With the WSO2 SP, events generated from various sources like devices, sensors, applications and services can be received. The received events are processed in real time using the streaming SQL language “Siddhi”. Once the results are derived, those results can be published through APIs, alerts or visualizations so that business users can act on them accordingly.
Users of WSO2 SP need to understand a set of basic concepts around the product. Let’s identify the main components which a user needs to interact with.
WSO2 Stream processor comes with built-in components to configure, run and monitor the product. Here are the main components.
- WSO2 SP runtime (worker) — Executes the realtime processing logic which is implemented using Siddhi streaming SQL
- Editor — Allows users (developers) to implement their logic using Siddhi streaming SQL and debug, deploy and run their implementations similar to an IDE
- Business Rules — Allows business users to change the processing logic by simply modifying few values stored in a simple form
- Job Manager — Allows to deploy and manage siddhi applications across multiple worker nodes
- Portal — Provides ability to visualize the results generated from processing logic which was implemented
- Status Dashboard — Monitor multiple worker nodes in a cluster and showcases the information about those nodes and the siddhi applications which are deployed
In addition to the above components, the diagram includes
- Source — Devices, Apps, Services which generates events
- Sink — Results of the processing logic are passed into various sinks like APIs, dashboards, notifications
With these components, users can implement plethora of use cases around streaming analytics and/or stream processing whatever you called it. The next thing you need to understand about WSO2 SP is the “Siddhi” streaming SQL language and its high level concepts. Let’s take a look at those concepts as well.
The above figure depicts the concepts which needs to be understood by WSO2 SP users. Except the source and sink which we have looked through in the previous section, all the other concepts are new. Let’s have a look at these concepts one by one.
- Event — Actual data coming from sources which are formatted according to the schema
- Schema — Define the format of the data which is coming with events
- Stream — A running (continuous) set of incoming events are considered as a stream
- Window — Is a set of events which are selected based on number of events (length) or a time period (duration)
- Partition — Is a set of events which are selected based on a specific condition of data (e.g. events with same “name” field)
- Table — Is a static set of events which are selected based on a defined schema and can be stored in a data store
- Query — Is the processing logic which uses streams, tables, windows, partitions to derive meaningful data out of the incoming data events
- Store — Is a table stored in a persistent database for later consumption through queries for further processing or to take actions (visualizations)
- Aggregation — Is a function (pre-defined) applied on events and produce outputs for further processing or as final results
- Triggers — Are used to inject events according to a given schema so that processing logic executes periodically through these events
Now we have a basic understanding about WSO2 SP and its main concepts. Let’s try to do a real streaming analysis using the product. Before doing that, we need to understand the main building block of WSO2 SP runtime which is a “Siddhi Application”. It is the place where users configure WSO2 SP runtime to make it happen.

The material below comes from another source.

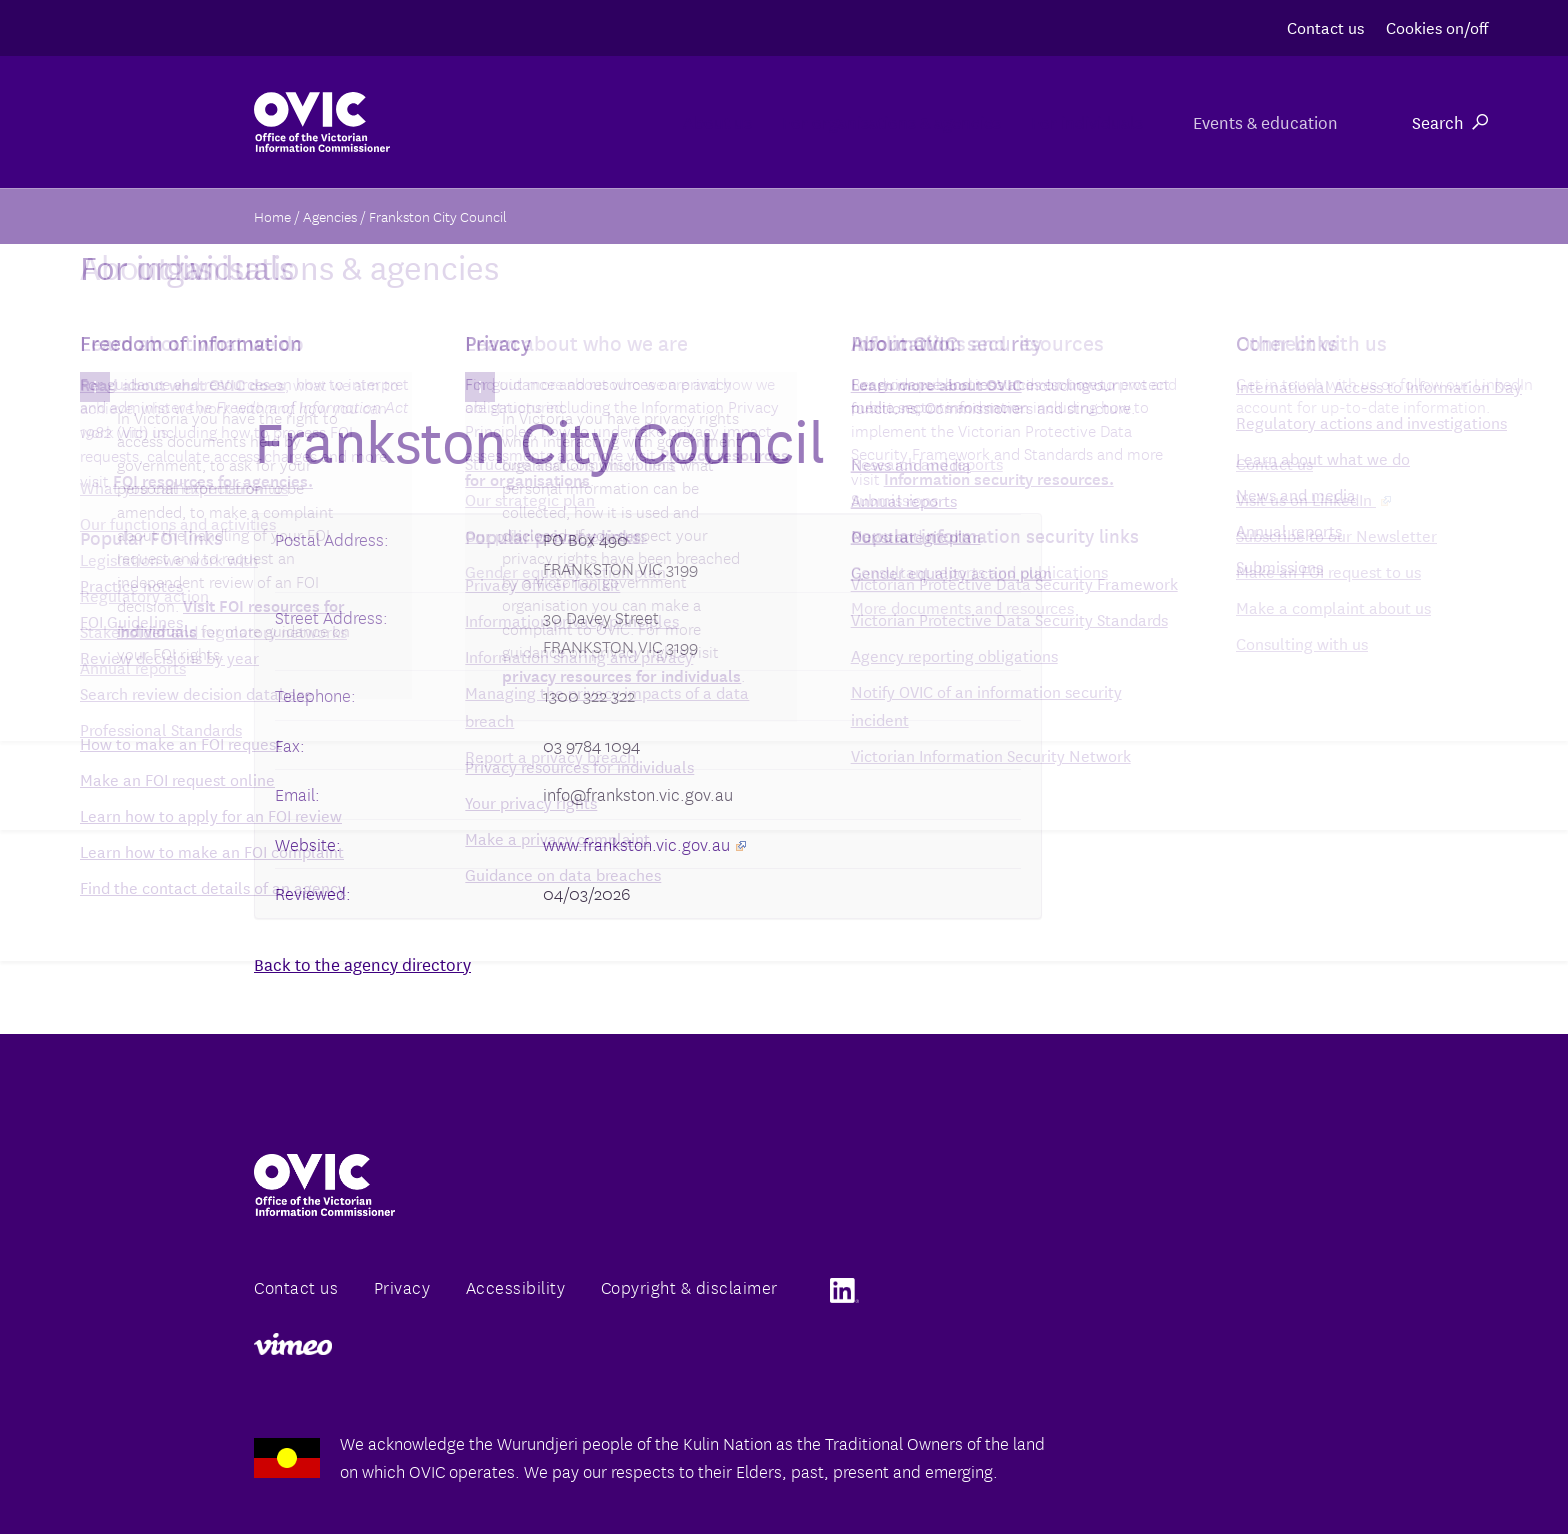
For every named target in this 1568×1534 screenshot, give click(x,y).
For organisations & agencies (805, 121)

Within a Siddhi application, we have 3 main sections.
- Source definition — This is the place to define incoming event sources and their schemas. Users can configure different transport protocols, messaging formats, etc.
- Sink definition — This section defines the place to emit the results of the processing. Users can choose to store the events in tables, output to log files, etc.
- Processing Logic — This section implements the actual business logic for data processing using the Siddhi streaming SQL language
Now you have a basic understanding about WSO2 SP and it’s main concepts. The next thing you can do is to make your hands dirty by trying out few examples with it. The tutorials section of the documentation is a good point to start things off.